Comment 2 Stanislav Brabec 2022-03-17 22:22:44 UTC 
I read the referred upstream page.

It seems that the 9 referred commits are backported as a single commit to the version 4.0.39rc1: 763ff68f0e5, which is nearest to our SLE versions (4.0.12 and 4.0.31).

I took that patch and applied. Submitted:

SUSE:SLE-15-SP2:Update:Products:SES7:Update:
https://build.suse.de/request/show/267815

SUSE:SLE-12-SP3:Update:
https://build.suse.de/request/show/267816


Notes:
Please carefully check. I don't have insight to the package.
The changes file explicitly mentions an unfixed bug that is ignored by the upstream. If this will change before the release, feel free to delete this line.
Comment 3 Boris Manojlovic 2022-03-18 08:00:41 UTC 
4.0.X is LTS release of zabbix and as such no real need to keep it on artificial lower version instead of  latest release of 4.0.x zabbix branch - plan was to push package from factory to :updates for all currently supported releases of zabbix (package is accepted in Factory now)
Comment 4 Boris Manojlovic 2022-03-18 08:05:59 UTC 
(In reply to Boris Manojlovic from comment #3)
> 4.0.X is LTS release of zabbix and as such no real need to keep it on
> artificial lower version instead of  latest release of 4.0.x zabbix branch -
> plan was to push package from factory to :updates for all currently
> supported releases of zabbix (package is accepted in Factory now)
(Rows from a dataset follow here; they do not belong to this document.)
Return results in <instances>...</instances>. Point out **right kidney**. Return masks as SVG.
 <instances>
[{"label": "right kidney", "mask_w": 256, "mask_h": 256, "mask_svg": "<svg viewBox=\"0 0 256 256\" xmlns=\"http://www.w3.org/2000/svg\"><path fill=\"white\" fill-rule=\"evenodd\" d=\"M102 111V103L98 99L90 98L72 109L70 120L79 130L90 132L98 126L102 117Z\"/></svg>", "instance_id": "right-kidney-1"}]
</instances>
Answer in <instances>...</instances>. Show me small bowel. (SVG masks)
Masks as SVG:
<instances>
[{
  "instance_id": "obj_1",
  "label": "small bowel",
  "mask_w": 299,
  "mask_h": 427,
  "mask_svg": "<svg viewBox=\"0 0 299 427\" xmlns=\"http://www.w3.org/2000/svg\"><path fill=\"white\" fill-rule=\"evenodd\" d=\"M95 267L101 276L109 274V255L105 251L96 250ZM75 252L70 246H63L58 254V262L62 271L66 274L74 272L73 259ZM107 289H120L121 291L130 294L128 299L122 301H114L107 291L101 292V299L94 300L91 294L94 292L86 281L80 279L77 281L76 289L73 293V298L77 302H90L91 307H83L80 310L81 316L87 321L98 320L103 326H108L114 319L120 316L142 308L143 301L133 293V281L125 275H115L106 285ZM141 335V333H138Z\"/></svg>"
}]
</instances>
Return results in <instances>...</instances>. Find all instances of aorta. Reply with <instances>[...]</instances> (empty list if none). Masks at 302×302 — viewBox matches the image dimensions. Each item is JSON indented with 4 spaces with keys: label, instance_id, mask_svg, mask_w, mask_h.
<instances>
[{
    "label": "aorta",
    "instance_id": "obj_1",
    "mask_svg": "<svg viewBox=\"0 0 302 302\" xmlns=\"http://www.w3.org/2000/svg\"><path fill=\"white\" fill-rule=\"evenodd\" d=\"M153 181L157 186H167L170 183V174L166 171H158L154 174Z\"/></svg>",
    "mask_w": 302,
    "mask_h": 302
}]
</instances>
for all supported openSUSE and SUSE releases...
Comment 5 Petr Gajdos 2022-03-21 06:21:50 UTC 
(In reply to Boris Manojlovic from comment #3)
> 4.0.X is LTS release of zabbix and as such no real need to keep it on
> artificial lower version instead of  latest release of 4.0.x zabbix branch -
> plan was to push package from factory to :updates for all currently
> supported releases of zabbix (package is accepted in Factory now)
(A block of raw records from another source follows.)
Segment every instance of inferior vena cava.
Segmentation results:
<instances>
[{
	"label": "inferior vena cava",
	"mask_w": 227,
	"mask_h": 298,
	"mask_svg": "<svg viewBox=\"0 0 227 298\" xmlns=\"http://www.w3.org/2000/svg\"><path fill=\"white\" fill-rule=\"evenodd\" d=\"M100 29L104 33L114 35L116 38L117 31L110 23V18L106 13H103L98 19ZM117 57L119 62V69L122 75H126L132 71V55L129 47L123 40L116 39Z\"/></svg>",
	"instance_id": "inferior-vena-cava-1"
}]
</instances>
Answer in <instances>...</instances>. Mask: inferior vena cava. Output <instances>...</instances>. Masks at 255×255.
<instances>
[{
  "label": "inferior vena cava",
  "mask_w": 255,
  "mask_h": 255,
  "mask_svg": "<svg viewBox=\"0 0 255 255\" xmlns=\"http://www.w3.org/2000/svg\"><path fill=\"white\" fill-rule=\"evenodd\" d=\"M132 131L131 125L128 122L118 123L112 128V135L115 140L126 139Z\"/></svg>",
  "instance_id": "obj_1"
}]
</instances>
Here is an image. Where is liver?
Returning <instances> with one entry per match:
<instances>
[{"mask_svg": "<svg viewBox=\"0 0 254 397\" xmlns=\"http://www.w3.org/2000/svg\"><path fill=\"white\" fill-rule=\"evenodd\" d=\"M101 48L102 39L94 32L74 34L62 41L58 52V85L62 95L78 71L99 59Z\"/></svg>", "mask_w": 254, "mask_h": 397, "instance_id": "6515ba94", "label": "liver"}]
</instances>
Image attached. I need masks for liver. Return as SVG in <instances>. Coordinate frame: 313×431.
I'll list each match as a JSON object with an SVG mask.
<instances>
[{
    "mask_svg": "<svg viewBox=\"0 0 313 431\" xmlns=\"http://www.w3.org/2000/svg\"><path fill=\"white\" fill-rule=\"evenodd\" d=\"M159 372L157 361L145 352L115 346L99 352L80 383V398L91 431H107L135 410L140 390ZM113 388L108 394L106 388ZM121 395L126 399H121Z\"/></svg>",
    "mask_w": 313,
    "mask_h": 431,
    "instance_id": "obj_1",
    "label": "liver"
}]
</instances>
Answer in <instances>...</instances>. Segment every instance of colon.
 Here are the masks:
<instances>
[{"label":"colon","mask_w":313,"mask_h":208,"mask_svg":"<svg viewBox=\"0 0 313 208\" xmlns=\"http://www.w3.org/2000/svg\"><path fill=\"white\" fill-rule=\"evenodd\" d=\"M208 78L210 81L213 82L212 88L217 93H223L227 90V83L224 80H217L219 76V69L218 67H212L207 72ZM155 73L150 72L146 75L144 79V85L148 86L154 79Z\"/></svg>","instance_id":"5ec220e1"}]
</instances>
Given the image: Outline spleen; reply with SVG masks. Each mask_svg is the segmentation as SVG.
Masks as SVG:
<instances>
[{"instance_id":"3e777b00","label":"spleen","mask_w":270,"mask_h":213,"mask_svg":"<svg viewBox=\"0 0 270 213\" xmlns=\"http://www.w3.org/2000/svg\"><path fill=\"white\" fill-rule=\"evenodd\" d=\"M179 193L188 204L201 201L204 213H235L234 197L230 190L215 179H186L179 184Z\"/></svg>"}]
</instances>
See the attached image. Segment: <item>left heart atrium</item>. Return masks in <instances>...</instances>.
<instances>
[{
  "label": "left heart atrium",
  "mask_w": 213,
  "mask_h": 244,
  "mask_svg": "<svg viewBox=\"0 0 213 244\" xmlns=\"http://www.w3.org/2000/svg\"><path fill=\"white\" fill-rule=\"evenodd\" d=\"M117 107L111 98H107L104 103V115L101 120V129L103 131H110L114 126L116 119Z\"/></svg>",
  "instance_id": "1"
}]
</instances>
Boris, feel free to do so. Please feel free to reassign bugs to you next time so none other will look at them.
Comment 6 Petr Gajdos 2022-03-21 06:23:09 UTC 
(In reply to Boris Manojlovic from comment #4)
> (In reply to Boris Manojlovic from comment #3)
> > 4.0.X is LTS release of zabbix and as such no real need to keep it on
> > artificial lower version instead of  latest release of 4.0.x zabbix branch -
> > plan was to push package from factory to :updates for all currently
> > supported releases of zabbix (package is accepted in Factory now)
> 
> for all supported openSUSE and SUSE releases...

Well except 12sp3/zabbix for example, there would be an update quite problematic.
Comment 7 Petr Gajdos 2022-03-21 06:26:49 UTC 
(In reply to Petr Gajdos from comment #6)
> > for all supported openSUSE and SUSE releases...
> 
> Well except 12sp3/zabbix for example, there would be an update quite
> problematic.
<english>
..., an update would be quite problematic there.
</english>
Comment 8 Michael Vetter 2022-03-22 10:36:17 UTC 
I saw for some CVEs there were efforts done to backport the fixes.
Are we going to update to a new minor release now?
Comment 9 Petr Gajdos 2022-04-05 08:50:36 UTC 
This seems to be fixed now. Please reassign if something is missing.
Comment 10 Thomas Leroy 2022-04-19 07:21:17 UTC 
Released
Comment 11 Swamp Workflow Management 2022-04-19 10:21:14 UTC 
SUSE-SU-2022:1254-1: An update that fixes four vulnerabilities is now available.

Category: security (moderate)
Bug References: 1196944,1196945,1196946,1196947
CVE References: CVE-2022-24349,CVE-2022-24917,CVE-2022-24918,CVE-2022-24919
JIRA References: 
Sources used:
SUSE Linux Enterprise Server 12-SP5 (src):    zabbix-4.0.12-4.15.2

NOTE: This line indicates an update has been released for the listed product(s). At times this might be only a partial fix. If you have questions please reach out to maintenance coordination.